Skip to main content
Statistics LibreTexts

13.2: Central Limit Theorem

  • Page ID
    8791
  • The central limit theorem tells us that the sampling distribution of the mean becomes normal as the sample size grows. Let’s test this by sampling a clearly non-normal variable and look at the normality of the results using a Q-Q plot. We saw in Figure @ref{fig:alcDist50} that the variable AlcoholYear is distributed in a very non-normal way. Let’s first look at the Q-Q plot for these data, to see what it looks like. We will use the stat_qq() function from ggplot2 to create the plot for us.

    # prepare the dta
    NHANES_cleanAlc <- NHANES %>%
      drop_na(AlcoholYear)
    
    ggplot(NHANES_cleanAlc, aes(sample=AlcoholYear)) +
      stat_qq() + 
      # add the line for x=y
      stat_qq_line()

    file70.png

    We can see from this figure that the distribution is highly non-normal, as the Q-Q plot diverges substantially from the unit line.
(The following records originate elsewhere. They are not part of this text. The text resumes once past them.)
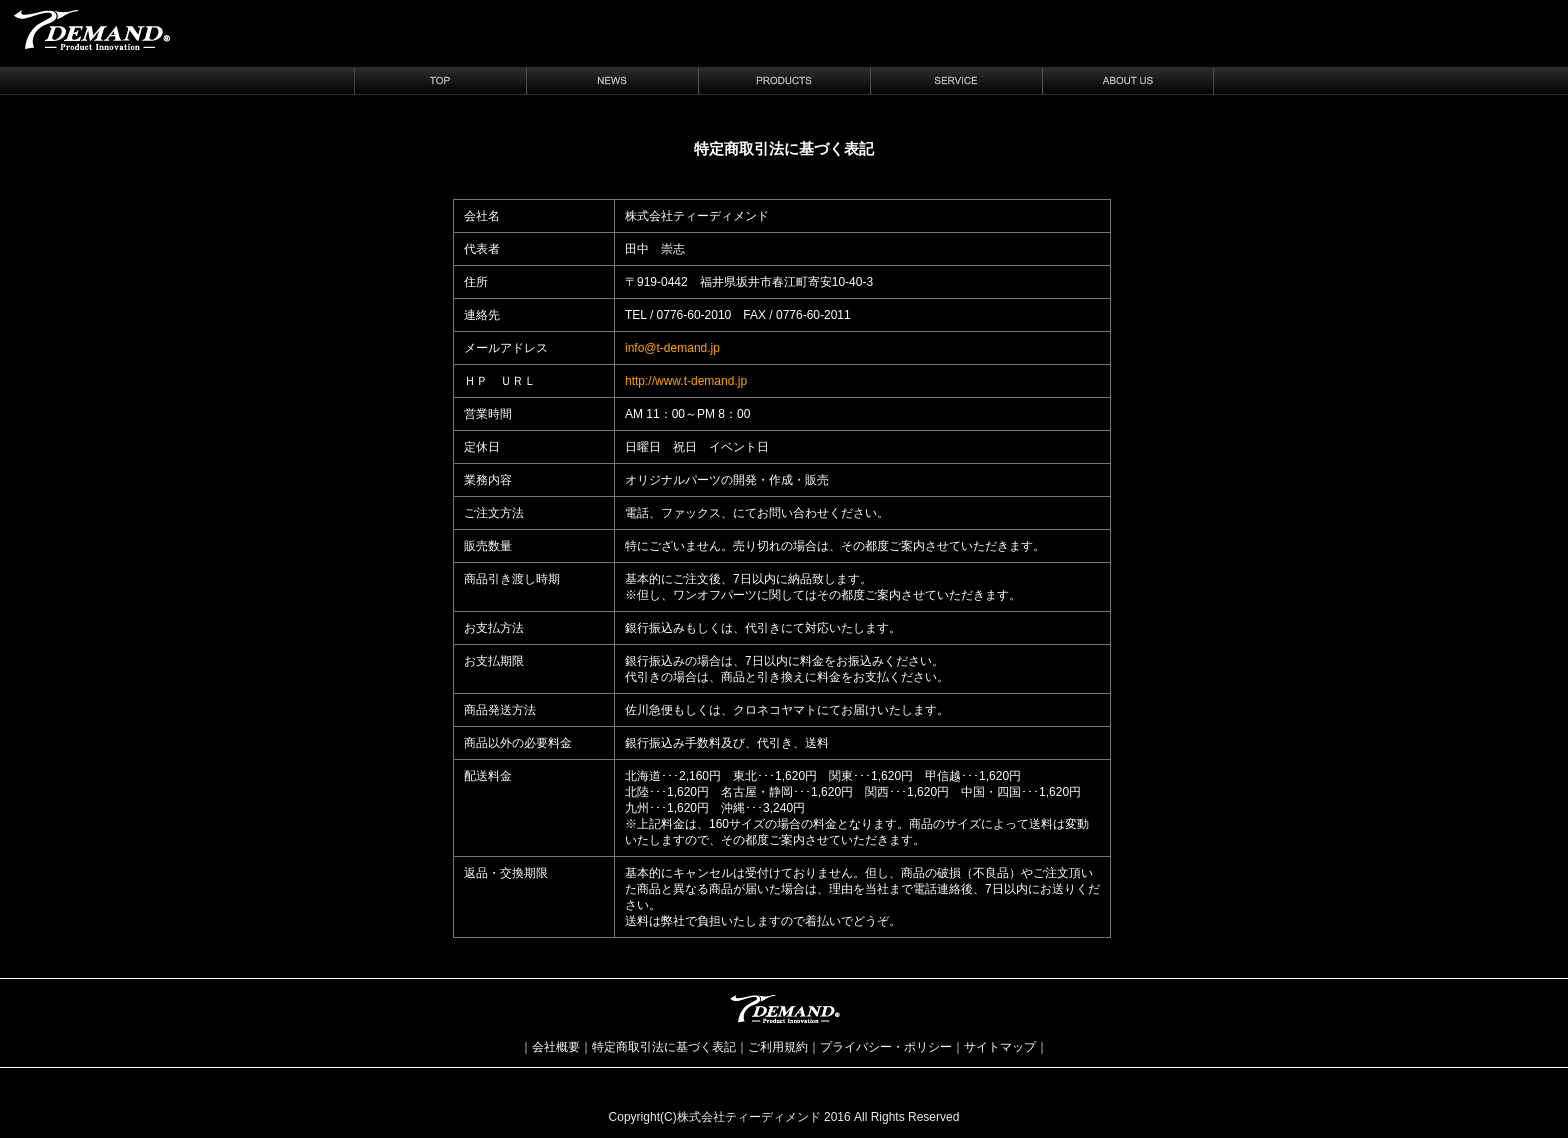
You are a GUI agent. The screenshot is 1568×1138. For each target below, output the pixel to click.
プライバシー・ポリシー (886, 1047)
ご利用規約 (778, 1047)
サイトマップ (1000, 1047)
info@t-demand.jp (672, 348)
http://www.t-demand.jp (686, 381)
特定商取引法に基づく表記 (664, 1047)
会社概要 (556, 1047)
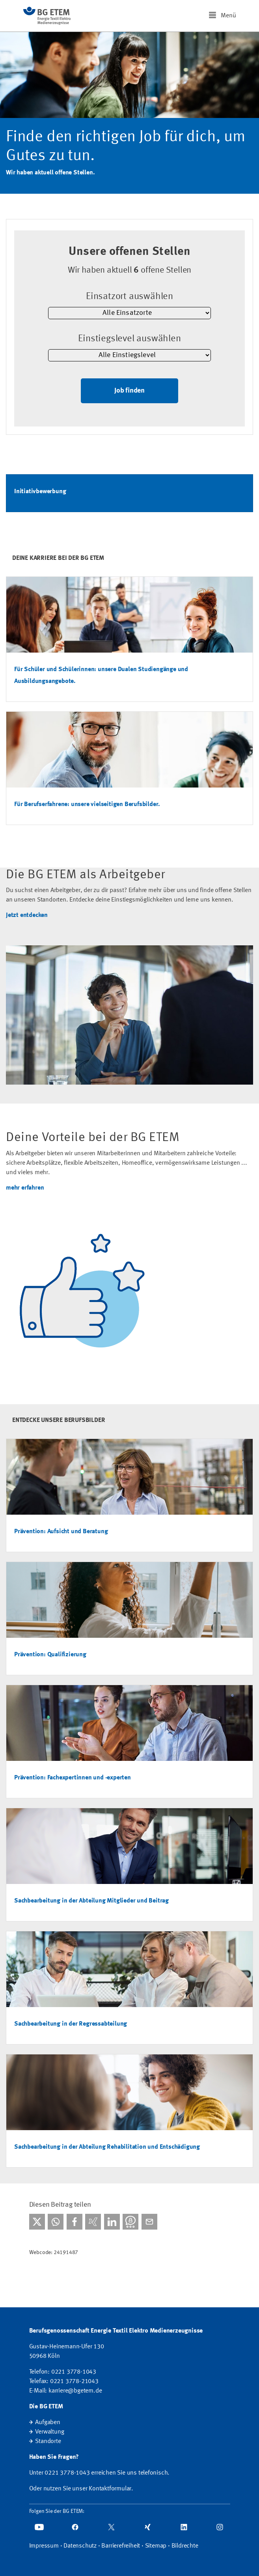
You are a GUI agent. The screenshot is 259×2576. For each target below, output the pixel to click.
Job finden (129, 390)
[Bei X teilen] (37, 2222)
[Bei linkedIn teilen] (112, 2222)
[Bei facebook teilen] (74, 2222)
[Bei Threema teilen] (130, 2222)
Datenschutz (80, 2546)
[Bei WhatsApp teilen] (55, 2222)
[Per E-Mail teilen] (149, 2222)
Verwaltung (49, 2432)
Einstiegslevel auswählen (129, 339)
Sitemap (156, 2546)
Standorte (48, 2441)
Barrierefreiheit (120, 2546)
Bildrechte (184, 2546)
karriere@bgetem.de (75, 2391)
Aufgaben (47, 2422)
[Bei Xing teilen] (93, 2222)
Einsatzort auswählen (129, 296)
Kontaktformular (110, 2489)
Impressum (44, 2546)
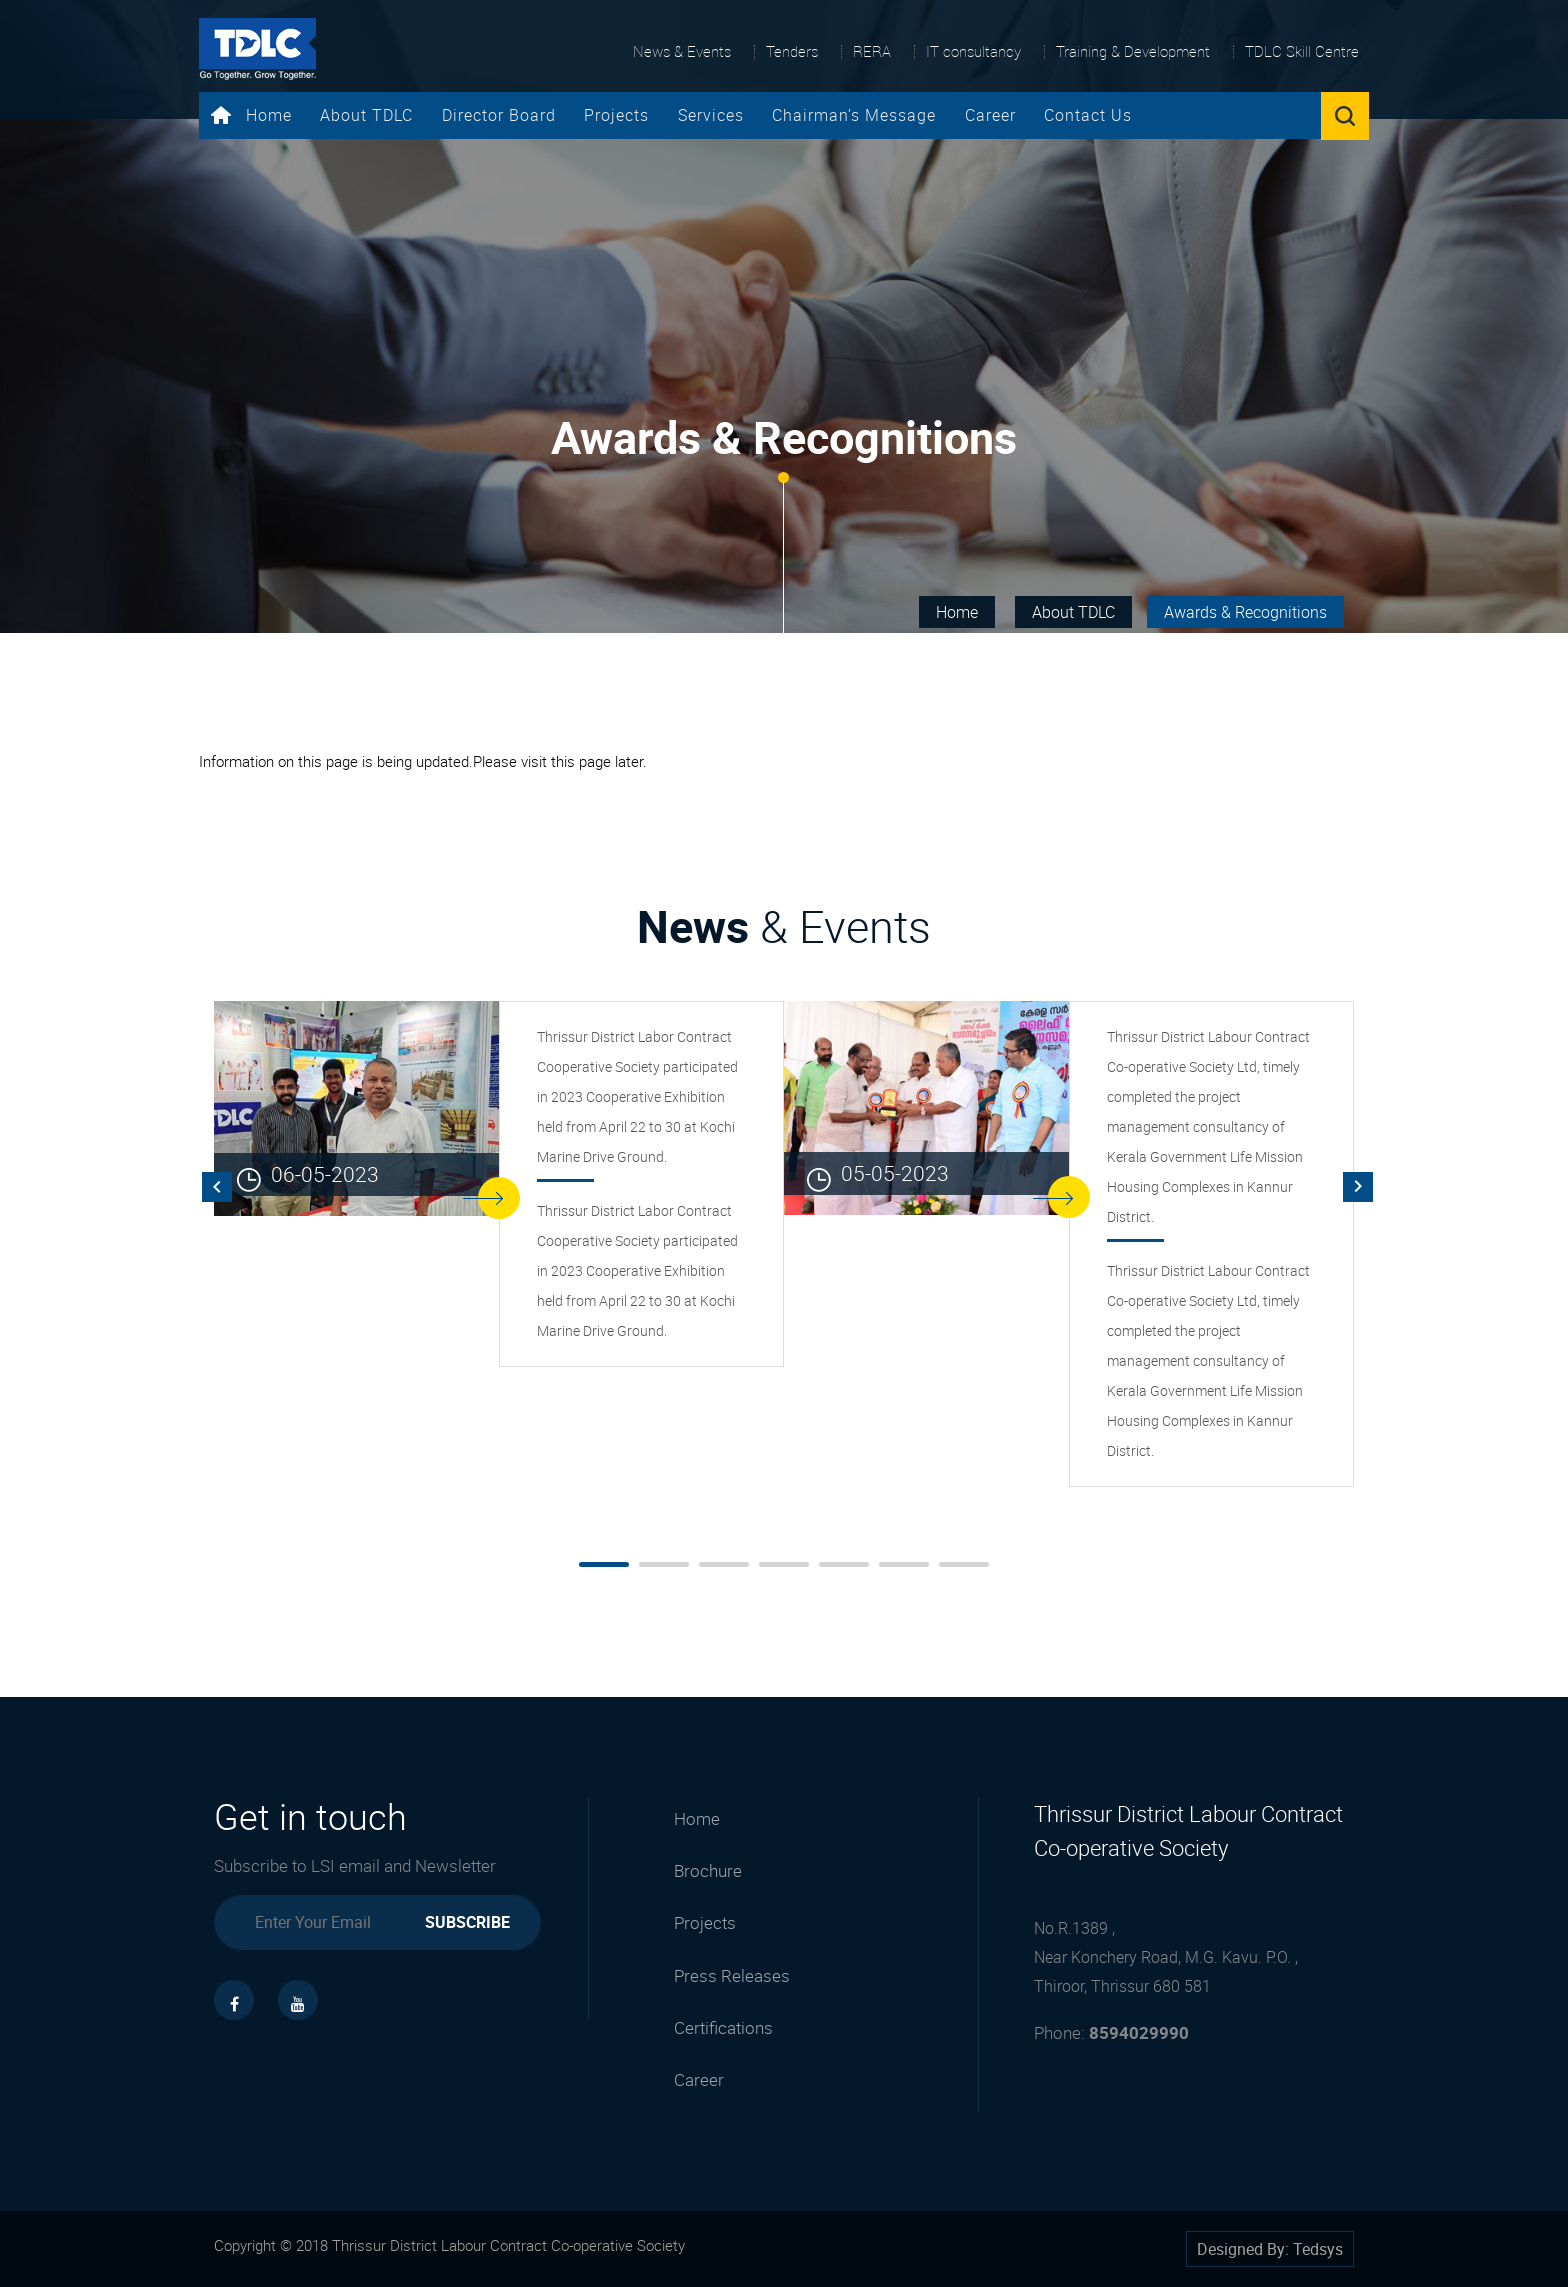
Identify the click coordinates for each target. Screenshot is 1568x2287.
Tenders (792, 51)
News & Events (682, 51)
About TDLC (366, 115)
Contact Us (1088, 115)
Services (711, 115)
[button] (604, 1564)
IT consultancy (973, 51)
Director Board (499, 115)
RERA (872, 51)
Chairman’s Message (854, 115)
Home (251, 115)
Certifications (723, 2027)
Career (990, 115)
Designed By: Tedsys (1270, 2249)
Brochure (708, 1870)
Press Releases (732, 1975)
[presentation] (217, 1187)
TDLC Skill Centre (1302, 51)
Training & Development (1133, 51)
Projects (616, 115)
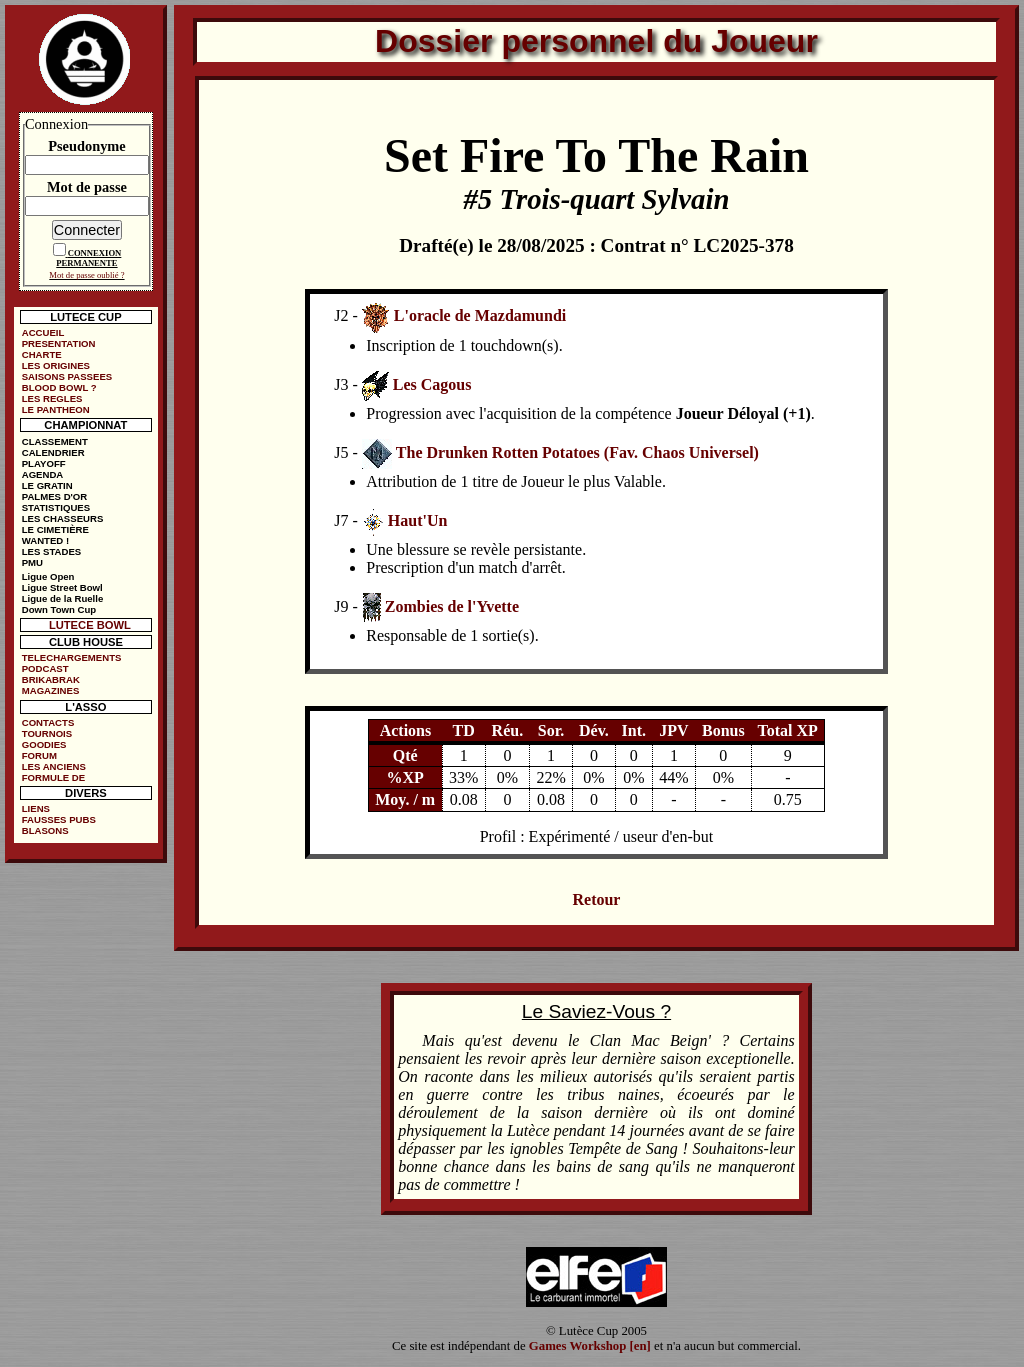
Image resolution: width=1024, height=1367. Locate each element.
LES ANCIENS (54, 766)
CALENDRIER (53, 452)
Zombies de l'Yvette (452, 606)
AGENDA (43, 474)
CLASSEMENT (55, 441)
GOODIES (44, 744)
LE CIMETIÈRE (55, 529)
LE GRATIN (47, 485)
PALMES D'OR (55, 496)
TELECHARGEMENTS (72, 657)
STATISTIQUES (56, 507)
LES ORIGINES (56, 365)
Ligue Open (48, 576)
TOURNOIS (47, 733)
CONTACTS (48, 722)
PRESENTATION (59, 343)
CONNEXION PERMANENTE (88, 258)
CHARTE (42, 354)
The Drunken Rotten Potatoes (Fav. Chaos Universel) (577, 452)
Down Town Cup (59, 609)
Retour (596, 899)
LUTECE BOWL (90, 625)
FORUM (39, 755)
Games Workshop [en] (590, 1346)
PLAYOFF (44, 463)
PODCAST (45, 668)
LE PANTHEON (56, 409)
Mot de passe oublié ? (86, 275)
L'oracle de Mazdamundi (480, 315)
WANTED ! (45, 540)
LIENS (36, 808)
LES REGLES (52, 398)
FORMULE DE (53, 777)
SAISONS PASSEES (67, 376)
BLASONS (45, 830)
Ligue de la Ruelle (63, 598)
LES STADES (52, 551)
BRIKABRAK (51, 679)
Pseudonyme (87, 146)
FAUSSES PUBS (59, 819)
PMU (32, 562)
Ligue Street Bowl (62, 587)
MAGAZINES (51, 690)
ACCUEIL (43, 332)
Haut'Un (418, 520)
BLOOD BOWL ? (59, 387)
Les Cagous (432, 384)
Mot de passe (87, 187)
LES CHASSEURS (63, 518)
    Now let’s repeatedly sample and compute the mean, and look at the resulting Q-Q plot. We will take samples of various sizes to see the effect of sample size. We will use a function from the dplyr package called do(), which can run a large number of analyses at once.

    set.seed(12345)
    
    sampSizes <- c(16, 32, 64, 128) # size of sample
    nsamps <- 1000 # number of samples we will take
    
    # create the data frame that specifies the analyses
    input_df <- tibble(sampSize=rep(sampSizes,nsamps),
                          id=seq(nsamps*length(sampSizes)))
    
    
    # create a function that samples and returns the mean
    # so that we can loop over it using replicate()
    get_sample_mean <- function(sampSize){
      meanAlcYear <- 
        NHANES_cleanAlc %>%
        sample_n(sampSize) %>%
        summarize(meanAlcoholYear = mean(AlcoholYear)) %>%
        pull(meanAlcoholYear)
      return(tibble(meanAlcYear = meanAlcYear, sampSize=sampSize))
    }
    
    # loop through sample sizes
    # we group by id so that each id will be run separately by do()
    all_results = input_df %>% 
      group_by(id) %>%
      # "." refers to the data frame being passed in by do()
      do(get_sample_mean(.$sampSize))

    Now let’s create separate Q-Q plots for the different sample sizes.

    # create empty list to store plots
    
    qqplots = list()
    
    for (N in sampSizes){
      sample_results <- 
        all_results %>%
        filter(sampSize==N)
    
      qqplots[[toString(N)]] <- ggplot(sample_results, 
                                    aes(sample=meanAlcYear)) +
        stat_qq() + 
        # add the line for x=y
        stat_qq_line(fullrange = TRUE) + 
        ggtitle(sprintf('N = %d', N)) + 
       xlim(-4, 4) 
    
    }
    
    plot_grid(plotlist = qqplots)

    file71.png

    This shows that the results become more normally distributed (i.e. following the straight line) as the samples get larger.